To do - Set every record down again exactly. Do not carry over the pictures.

[Data for analysis Boundary: Start]

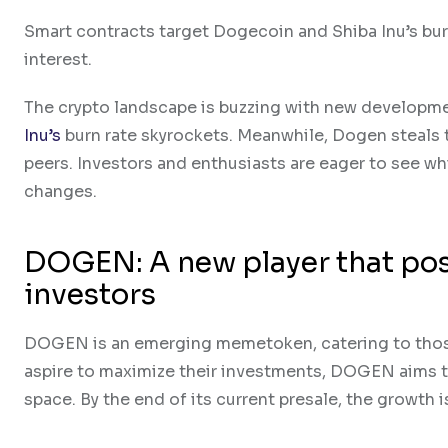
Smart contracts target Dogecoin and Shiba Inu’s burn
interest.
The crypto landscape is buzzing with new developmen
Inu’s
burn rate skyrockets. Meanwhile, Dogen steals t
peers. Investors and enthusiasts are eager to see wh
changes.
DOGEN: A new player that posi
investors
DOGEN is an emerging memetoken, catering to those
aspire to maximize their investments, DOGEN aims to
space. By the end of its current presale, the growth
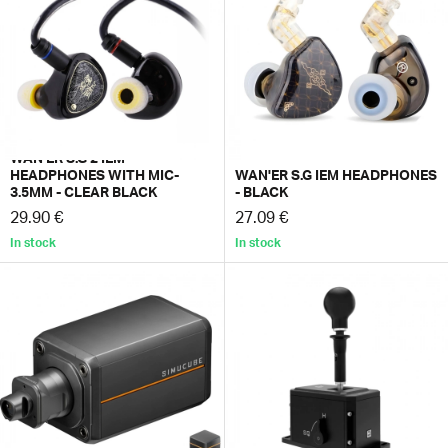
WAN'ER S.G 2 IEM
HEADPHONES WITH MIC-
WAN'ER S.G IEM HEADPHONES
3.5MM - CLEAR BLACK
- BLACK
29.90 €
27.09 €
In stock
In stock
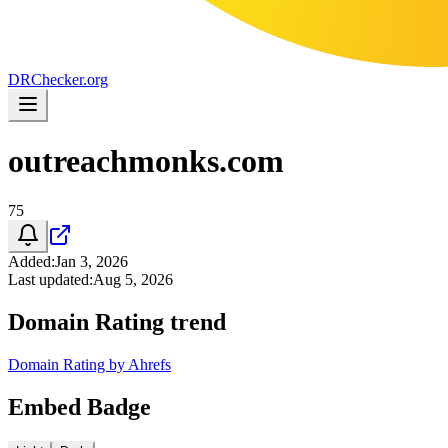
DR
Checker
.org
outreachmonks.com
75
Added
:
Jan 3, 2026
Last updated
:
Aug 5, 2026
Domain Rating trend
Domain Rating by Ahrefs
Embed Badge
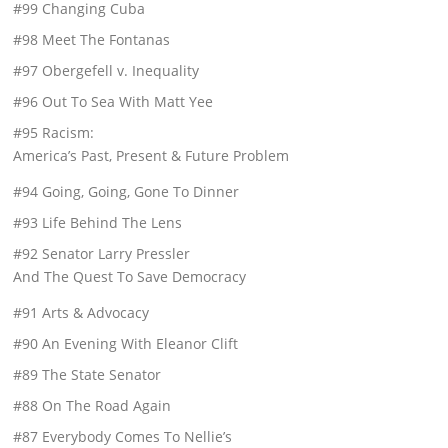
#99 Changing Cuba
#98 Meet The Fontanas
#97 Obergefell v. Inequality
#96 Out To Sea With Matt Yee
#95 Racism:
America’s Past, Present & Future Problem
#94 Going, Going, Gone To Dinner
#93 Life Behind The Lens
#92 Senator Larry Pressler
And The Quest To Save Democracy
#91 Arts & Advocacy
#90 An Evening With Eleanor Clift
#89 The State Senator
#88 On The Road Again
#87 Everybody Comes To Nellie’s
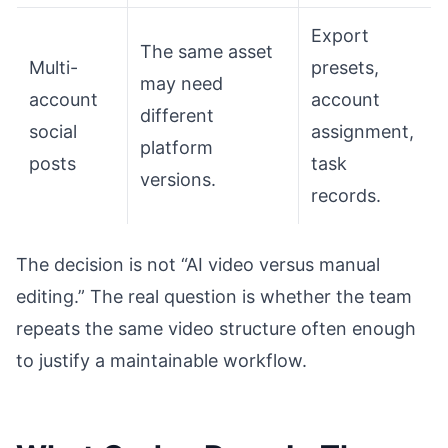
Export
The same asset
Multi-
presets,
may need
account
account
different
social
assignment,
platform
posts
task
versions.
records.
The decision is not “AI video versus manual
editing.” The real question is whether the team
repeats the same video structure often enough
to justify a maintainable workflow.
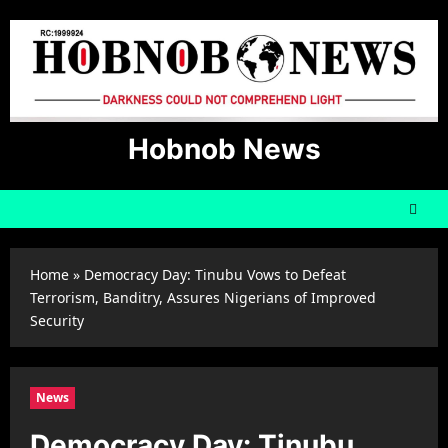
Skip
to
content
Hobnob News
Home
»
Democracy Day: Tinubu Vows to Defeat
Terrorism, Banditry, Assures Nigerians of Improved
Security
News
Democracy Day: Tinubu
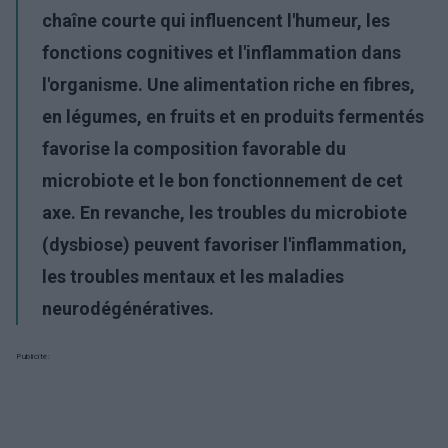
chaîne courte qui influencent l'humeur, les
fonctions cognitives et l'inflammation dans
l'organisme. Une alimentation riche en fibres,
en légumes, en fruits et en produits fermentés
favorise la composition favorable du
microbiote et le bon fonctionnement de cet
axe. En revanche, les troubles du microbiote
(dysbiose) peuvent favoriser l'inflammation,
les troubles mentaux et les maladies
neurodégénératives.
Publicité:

[Data for analysis Boundary: End]

Answer section -
Smart contracts target Dogecoin and Shiba Inu’s burn
interest.
The crypto landscape is buzzing with new developmen
Inu’s
burn rate skyrockets. Meanwhile, Dogen steals t
peers. Investors and enthusiasts are eager to see wh
changes.
DOGEN: A new player that posi
investors
DOGEN is an emerging memetoken, catering to those
aspire to maximize their investments, DOGEN aims to
space. By the end of its current presale, the growth
WAN'ER S.G 2 IEM
HEADPHONES WITH MIC-
WAN'ER S.G IEM HEADPHONES
3.5MM - CLEAR BLACK
- BLACK
29.90 €
27.09 €
In stock
In stock
DR
Checker
.org
outreachmonks.com
75
Added
:
Jan 3, 2026
Last updated
:
Aug 5, 2026
Domain Rating trend
Domain Rating by Ahrefs
Embed Badge
#99 Changing Cuba
#98 Meet The Fontanas
#97 Obergefell v. Inequality
#96 Out To Sea With Matt Yee
#95 Racism:
America’s Past, Present & Future Problem
#94 Going, Going, Gone To Dinner
#93 Life Behind The Lens
#92 Senator Larry Pressler
And The Quest To Save Democracy
#91 Arts & Advocacy
#90 An Evening With Eleanor Clift
#89 The State Senator
#88 On The Road Again
#87 Everybody Comes To Nellie’s
Export
The same asset
Multi-
presets,
may need
account
account
different
social
assignment,
platform
posts
task
versions.
records.
The decision is not “AI video versus manual
editing.” The real question is whether the team
repeats the same video structure often enough
to justify a maintainable workflow.
Skip
to
content
Hobnob News
Home
»
Democracy Day: Tinubu Vows to Defeat
Terrorism, Banditry, Assures Nigerians of Improved
Security
News
Democracy Day: Tinubu
chaîne courte qui influencent l'humeur, les
fonctions cognitives et l'inflammation dans
l'organisme. Une alimentation riche en fibres,
en légumes, en fruits et en produits fermentés
favorise la composition favorable du
microbiote et le bon fonctionnement de cet
axe. En revanche, les troubles du microbiote
(dysbiose) peuvent favoriser l'inflammation,
les troubles mentaux et les maladies
neurodégénératives.
Publicité:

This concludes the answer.